黄昏の歪み

キートン

入口

 黄昏は、いつもより濃いオレンジと紫のグラデーションで西の空を染めていた。

 

 退社のラッシュはとっくに過ぎ、駅前の商店街には妙な静けさが張りつめている。

 

 埃っぽい空気が喉にまとわりつく。

 

 今日は特に変だ。電飾看板の「ラーメン」の文字が、まるで溶けたチーズのように垂れ下がっているように見える。

 

 気のせいか。目をこすっても、歪みは消えない。


 背筋に冷たいものが走った。


 違和感の正体に気づいた。人だ。人影がまったくない。さっきまでちらほらいたサラリーマンも、帰宅途中の学生も、どこへ消えた? 自分の靴音だけが、舗装された道に不自然に反響する。

 

 ふと下を見ると、自分の影が異常に長く、細く、道路の向こうのビル壁まで延びている。まるで自分だけが、この空間で異物扱いされているようだ。


 息が浅くなる……

 

 早く家に帰りたい……


 足早に角を曲がろうとした時、眼鏡店の大きなガラス戸が視界に入った。

そこに映った自分の姿。いつも通りのスーツ姿、少し乱れた髪。しかし、その動きが…おかしい。自分が顔を上げた。

 

 ガラスの中の自分は、0.5秒遅れて、ぎこちなく顎を上げた。まるで古いフィルムがコマ落ちしているように。


「…ッ!」


 足がすくんだ。心臓が肋骨を打ちつける。

反射的に、そのガラスの像から目を背け、隣の細い路地へと駆け込んだ。

 

 暗がりの中を、ただ前へ、前へ。

 

 息が肺を焼く。ようやく明るい場所に出た。視界が開けた瞬間、全身の血が引く感覚があった。


 目の前にあるのは、さっき逃げ出してきたはずの商店街のアーケードだった。しかし、それは記憶の中のものとは似ても似つかなかった。

 鉄骨の枠組みが歪み、ねじれ、まるで巨大な生き物の骨格が暴力的に地面に押し込まれたかのようだ。

 

 店舗の看板は意味をなさない色の塊と化し、ガラスは割れ、内部は底知れぬ闇をたたえている。
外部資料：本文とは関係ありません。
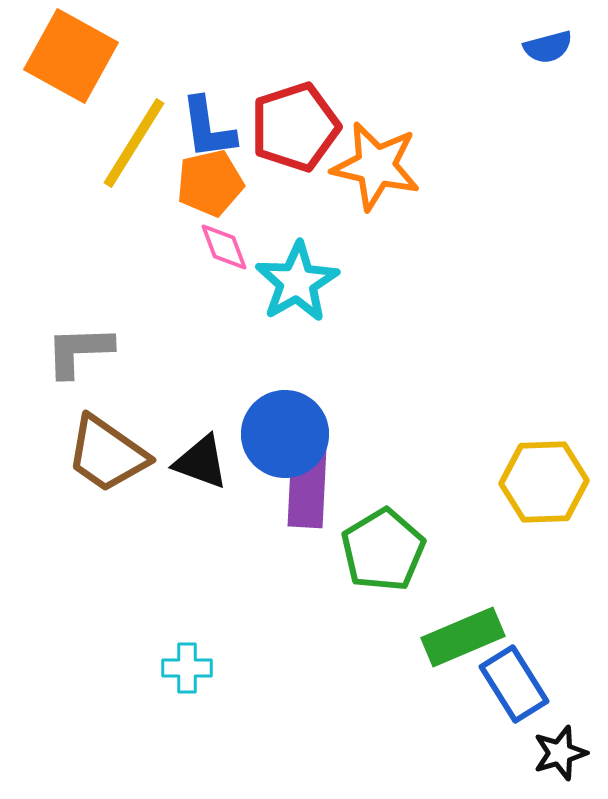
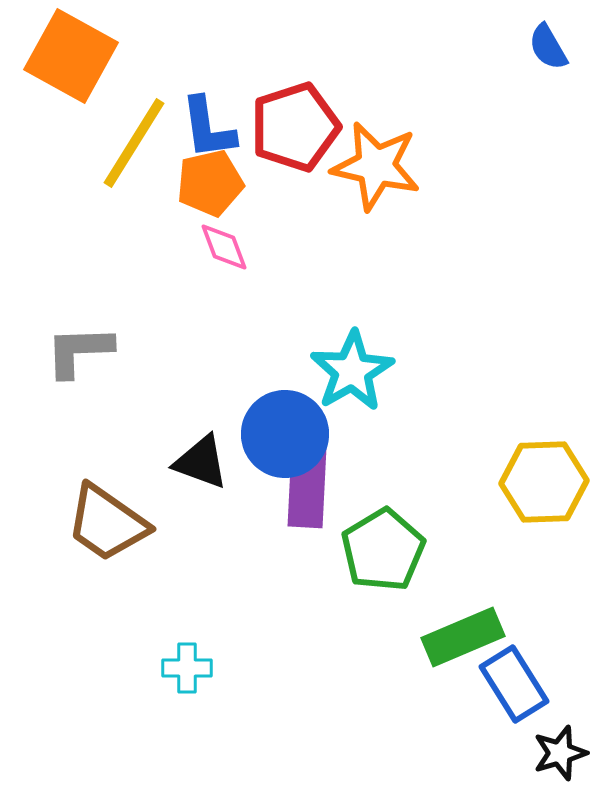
blue semicircle: rotated 75 degrees clockwise
cyan star: moved 55 px right, 89 px down
brown trapezoid: moved 69 px down
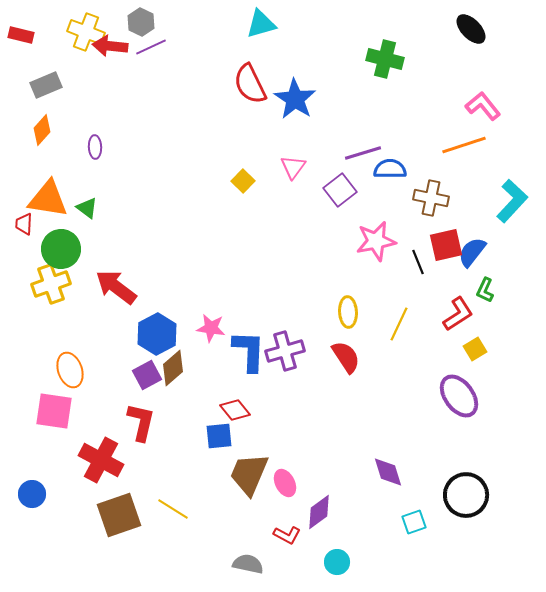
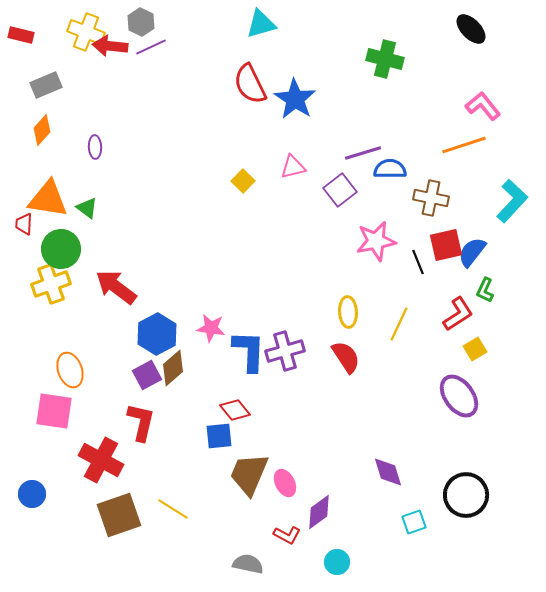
pink triangle at (293, 167): rotated 40 degrees clockwise
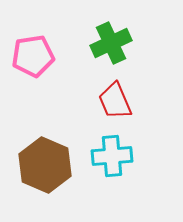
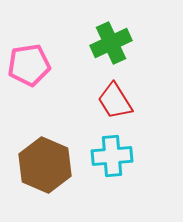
pink pentagon: moved 4 px left, 9 px down
red trapezoid: rotated 9 degrees counterclockwise
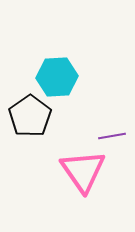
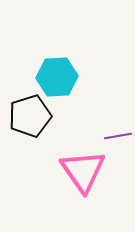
black pentagon: rotated 18 degrees clockwise
purple line: moved 6 px right
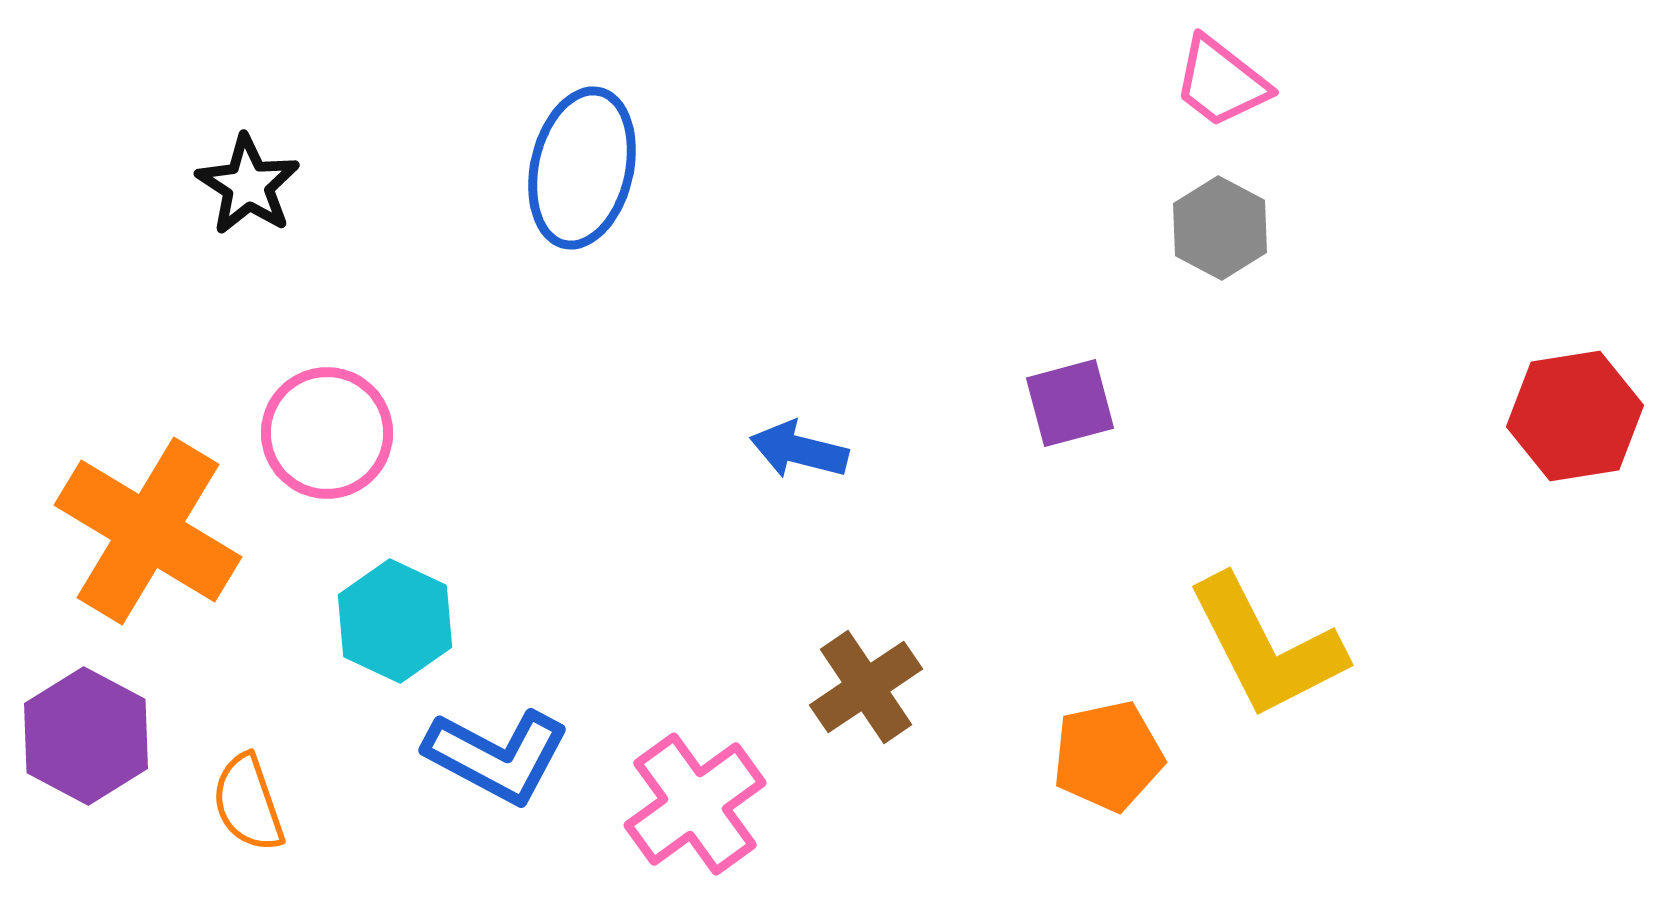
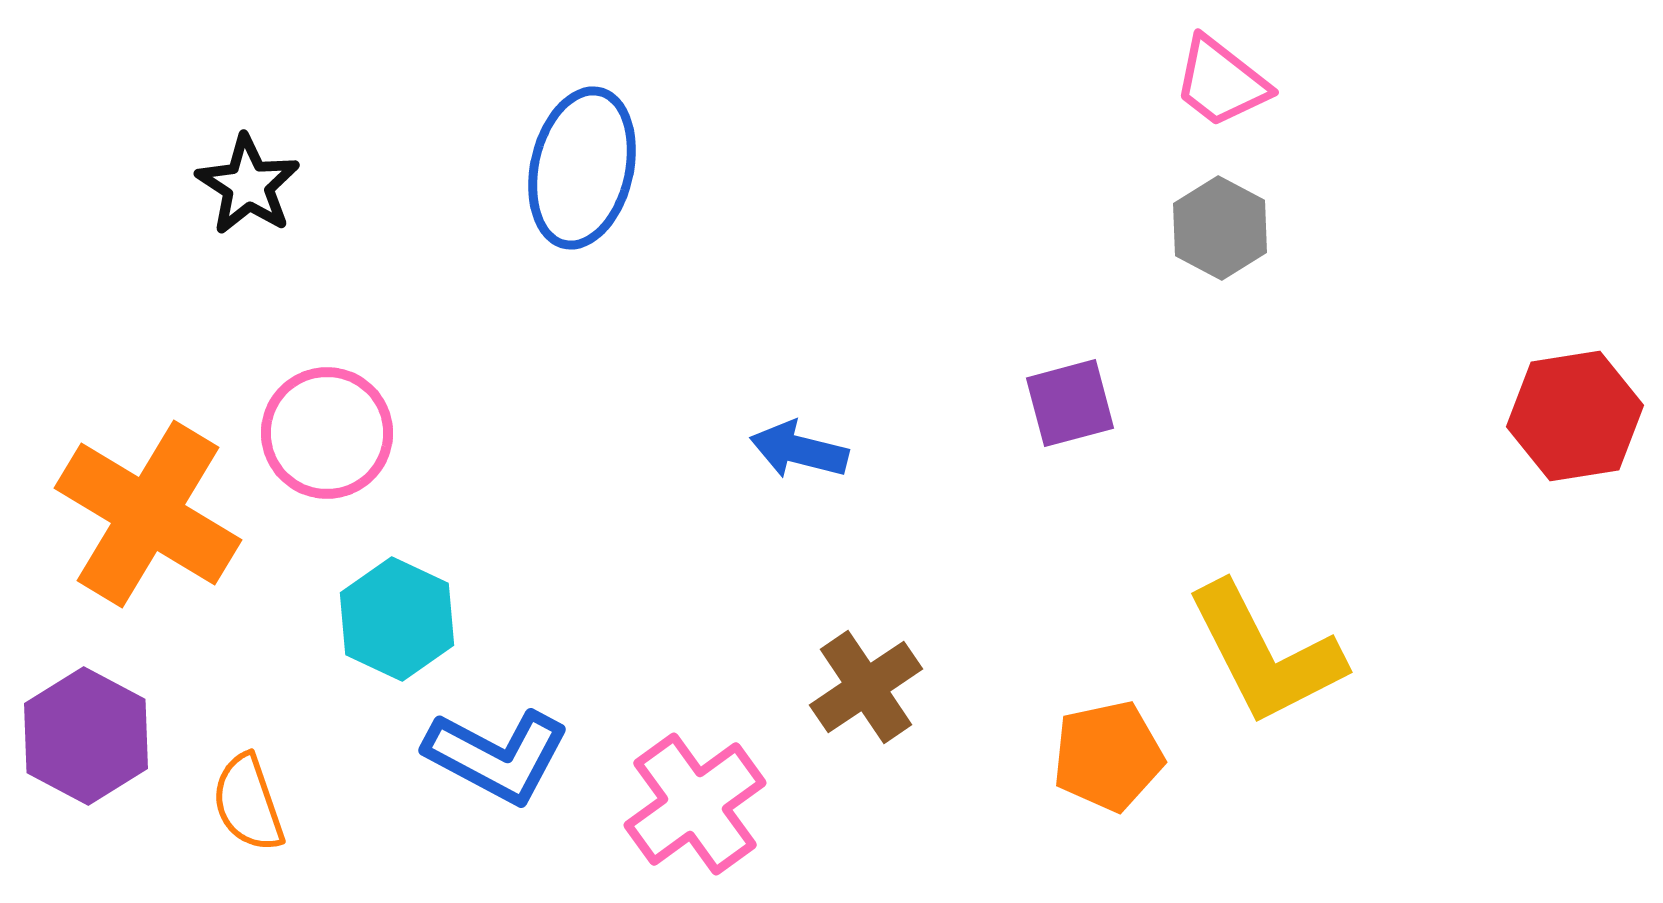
orange cross: moved 17 px up
cyan hexagon: moved 2 px right, 2 px up
yellow L-shape: moved 1 px left, 7 px down
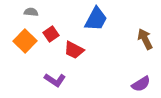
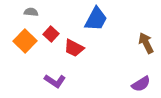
red square: rotated 14 degrees counterclockwise
brown arrow: moved 1 px right, 4 px down
red trapezoid: moved 2 px up
purple L-shape: moved 1 px down
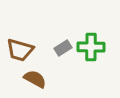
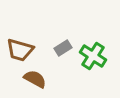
green cross: moved 2 px right, 9 px down; rotated 32 degrees clockwise
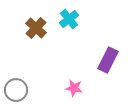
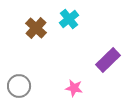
purple rectangle: rotated 20 degrees clockwise
gray circle: moved 3 px right, 4 px up
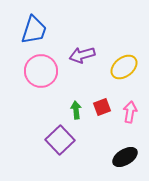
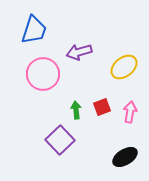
purple arrow: moved 3 px left, 3 px up
pink circle: moved 2 px right, 3 px down
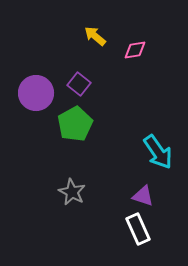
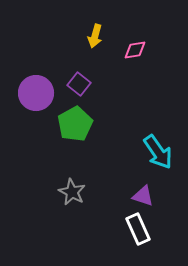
yellow arrow: rotated 115 degrees counterclockwise
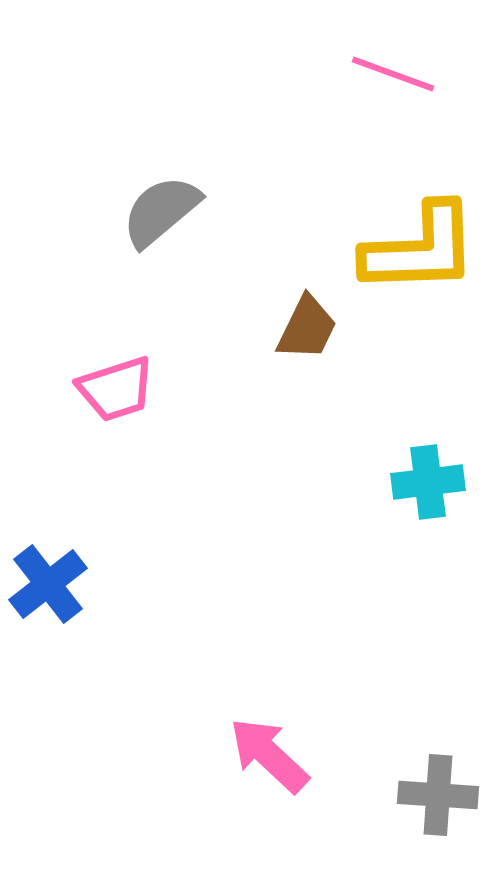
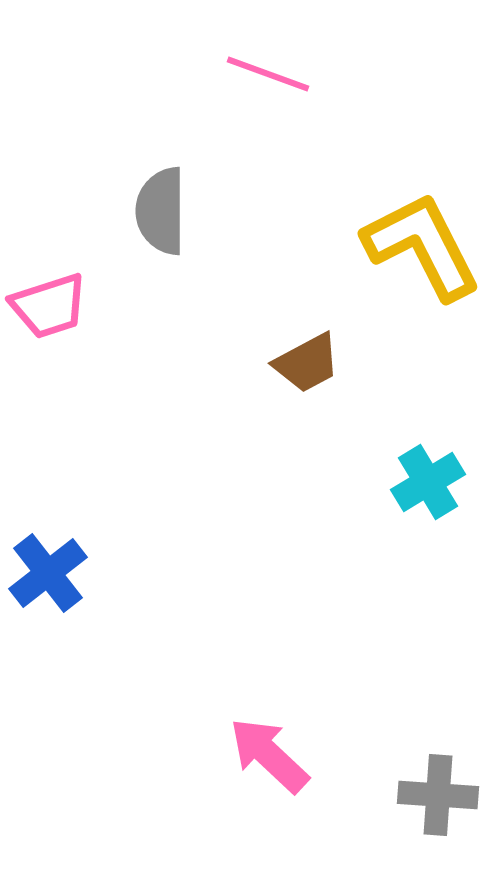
pink line: moved 125 px left
gray semicircle: rotated 50 degrees counterclockwise
yellow L-shape: moved 2 px right, 3 px up; rotated 115 degrees counterclockwise
brown trapezoid: moved 35 px down; rotated 36 degrees clockwise
pink trapezoid: moved 67 px left, 83 px up
cyan cross: rotated 24 degrees counterclockwise
blue cross: moved 11 px up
アーケードの天井は、物理法則を嘲笑うように、非ユークリッド的な角度で折れ曲がり、遠くの歪んだビル群へと延びている。空は、先ほどの黄昏の色さえ失い、不気味な鉛色に沈んでいた。


「…ここは…どこ…?」


 声は掠れて、すぐに闇に吸い込まれた。

足元に目を落とす。アスファルトの上に、二本の影が長く伸びている。

 

 一本は、夕日を受けて伸びる自分のもの。そして、もう一本―それは自分の影と寸分違わず、しかし、ほんのわずか、ほんの数センチ、自分の真後ろに立っているかのような角度で……


 公園のベンチに腰を下ろし、自動販売機で買った缶コーヒーの温かさがやっと現実をかすかに呼び戻してくれた。

 

 あれから必死で走り、見知らぬ路地をくぐり抜け、やっとたどり着いたこの場所。街灯の明かりが、普通に点っている。遠くに車の走行音も聞こえる。どうやら…戻ってきたらしい。


「はあ…」


 深いため息が漏れる。あれは疲れのせいだったのか? 見間違い? 悪夢?。


 そう自分に言い聞かせながら、ふと自分のスマホを取り出した。画面をスリープから起こす。ロック画面には、数日前に撮った海辺の写真が映っている。

 

 ホッと胸を撫で下ろし、画面をタップして解除しようとした指が、空中で止まった


 ロック画面の写真。


 そこに写る自分の姿の、首の角度が…おかしい。現実の自分が今、下を向いているのに、画面の中の自分は、カメラのレンズを―いや、画面の外の、こちらの自分を、まっすぐに見つめ返している。

 

 そして、その口元が、写真を撮った時には絶対になかった、歪んだ、薄気味悪い笑みを浮かべていた――


 缶コーヒーがコンクリートに落ち、中身が黒い染みを広げた。